E-PSCI 268. Machine Learning across the Earth and Planetary Sciences


  • Professor: Marine Denolle
  • Term: Spring
  • Days: Th
  • Time: TBA
  • School: Faculty of Arts and Sciences
  • Course ID: 203361
  • Subject Area: Earth and Planetary Sciences

This graduate research seminar combines machine learning with applications in the Earth and Planetary Sciences. The class will consist of literature review augmented with significant data curation and coding. Students will decide on topics and machine learning tools may include supervised learning (e.g., for seismic tomography, detection of earthquakes, impact craters, exoplanets), physics-driven discovery (e.g., estimating simple ODE's to represent wave propagation, ENSO cycles, the earthquake cycle), time series analysis (e.g., on glacier length time series and/or climate reanalysis information), acceleration of multiphysics numerical modeling and for emulation of sub-grid scale processes (e.g., for small-scale earthquake processes, cloud parameterization, or ice sheet hydrology).

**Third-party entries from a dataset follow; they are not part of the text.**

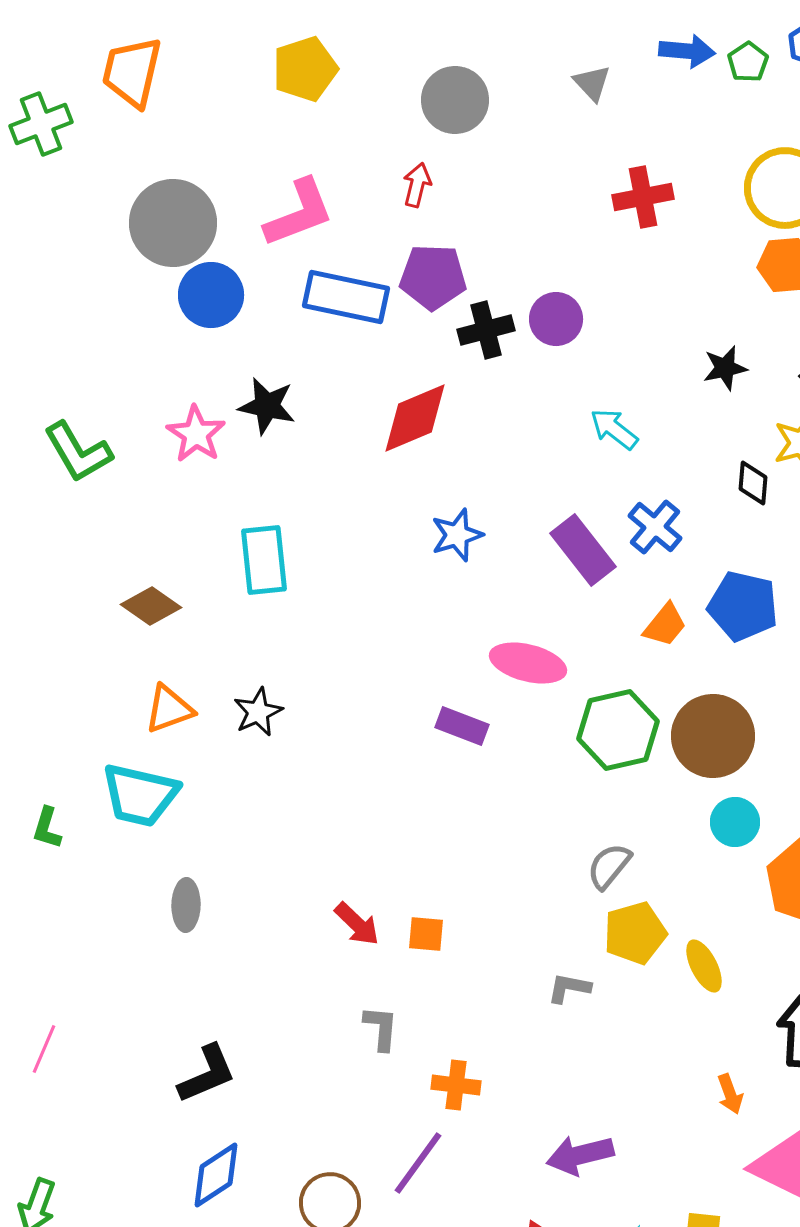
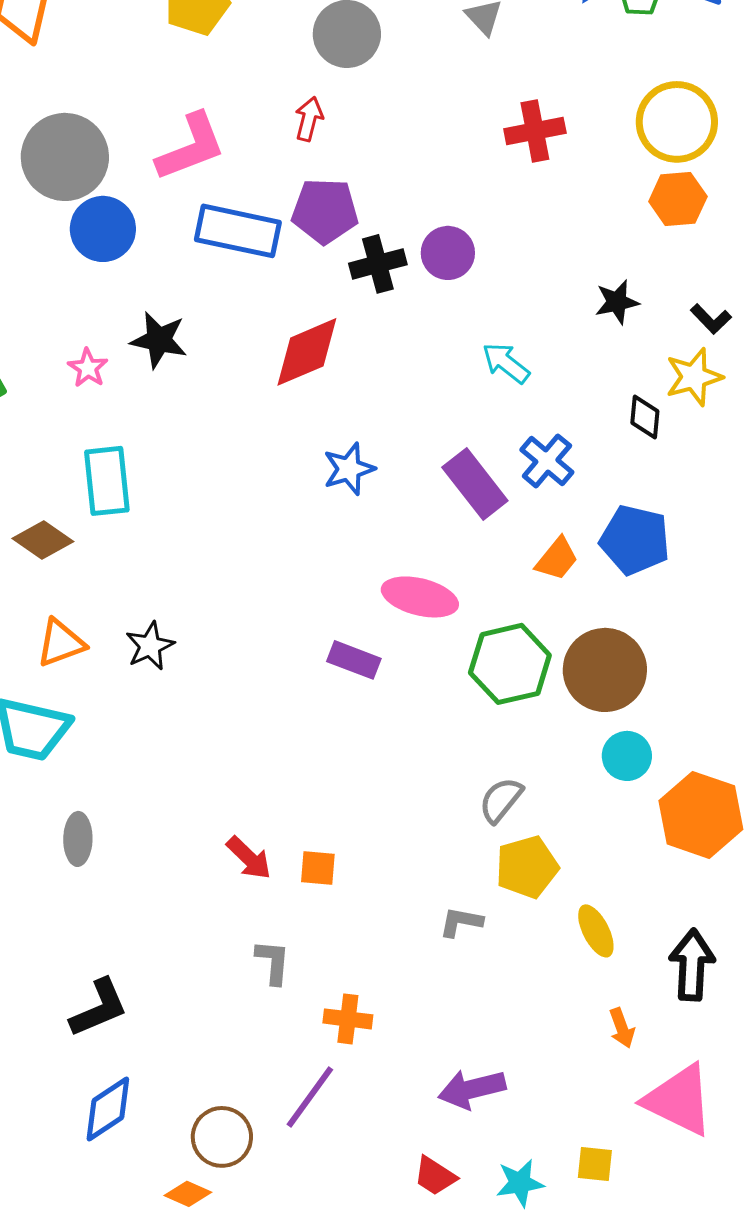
pink star: (196, 434) -> (88, 368), size x0.7
cyan rectangle: (264, 560) -> (107, 481), moved
yellow ellipse: (704, 966) -> (596, 931), moved

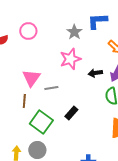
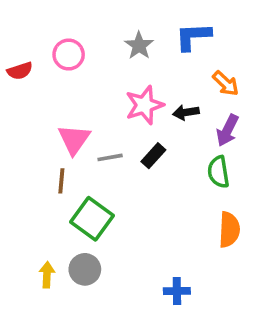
gray star: (74, 32) -> (139, 46), moved
black arrow: (95, 73) -> (186, 112), moved
black rectangle: (71, 113) -> (153, 156), moved

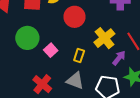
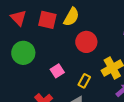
green circle: (27, 38) -> (23, 53), moved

Learning outcomes are: 1) knowledge of the successes and challenges in using machine learning (ML) for specific problems in the Earth and Planetary Sciences, 2) knowledge in the ML tools in supervised and unsupervised learning, 3) knowledge gained through hands-on experience in a coding project, and 4) familiarity with ethical standards and debates surrounding reproducibility, transparency, open source code development, open data availability, and open access publishing.

The seminar will build toward a group or individual project given at the end of the term. Students are expected to read and present papers and work at least 2-3 hours per week outside of their class on their projects. Computing will be performed on FAS Research Computing, a personal desktop, or other cloud computing options that could become available. Class time will be dedicated to presentations and coding activities.

Notes: Given in alternate years.

Recommended Prep: Knowledge in a high-level programming language with easy access to a machine learning toolkit (e.g., Matlab, Python, and/or Julia). Students are expected to bring their laptop with Python and/or MATLAB and/or Julia on the first day of class. The instructors will help students meet this requirement if contacted beforehand.